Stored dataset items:
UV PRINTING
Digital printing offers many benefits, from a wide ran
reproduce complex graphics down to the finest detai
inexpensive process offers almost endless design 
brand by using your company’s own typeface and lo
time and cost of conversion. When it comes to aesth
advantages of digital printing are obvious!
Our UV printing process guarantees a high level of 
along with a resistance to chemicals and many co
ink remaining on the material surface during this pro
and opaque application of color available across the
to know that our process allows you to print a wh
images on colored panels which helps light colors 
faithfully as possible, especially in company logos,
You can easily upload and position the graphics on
---
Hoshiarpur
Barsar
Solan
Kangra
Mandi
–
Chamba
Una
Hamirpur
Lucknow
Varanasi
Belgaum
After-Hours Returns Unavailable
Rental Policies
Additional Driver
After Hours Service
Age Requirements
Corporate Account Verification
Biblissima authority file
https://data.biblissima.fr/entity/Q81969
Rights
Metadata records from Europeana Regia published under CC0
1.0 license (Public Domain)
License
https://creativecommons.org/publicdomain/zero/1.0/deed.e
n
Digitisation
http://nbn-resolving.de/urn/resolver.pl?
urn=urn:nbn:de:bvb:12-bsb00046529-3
---
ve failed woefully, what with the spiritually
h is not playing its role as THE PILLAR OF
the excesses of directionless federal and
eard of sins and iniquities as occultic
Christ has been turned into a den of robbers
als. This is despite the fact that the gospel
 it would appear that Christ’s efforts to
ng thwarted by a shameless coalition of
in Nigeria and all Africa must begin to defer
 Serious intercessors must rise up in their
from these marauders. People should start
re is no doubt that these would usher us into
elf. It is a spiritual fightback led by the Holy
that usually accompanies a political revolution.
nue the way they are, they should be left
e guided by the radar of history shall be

TASK: Filter the data above down to lines with the word "these", and copy them.

EXERCISE ANSWER:
from these marauders. People should start
re is no doubt that these would usher us into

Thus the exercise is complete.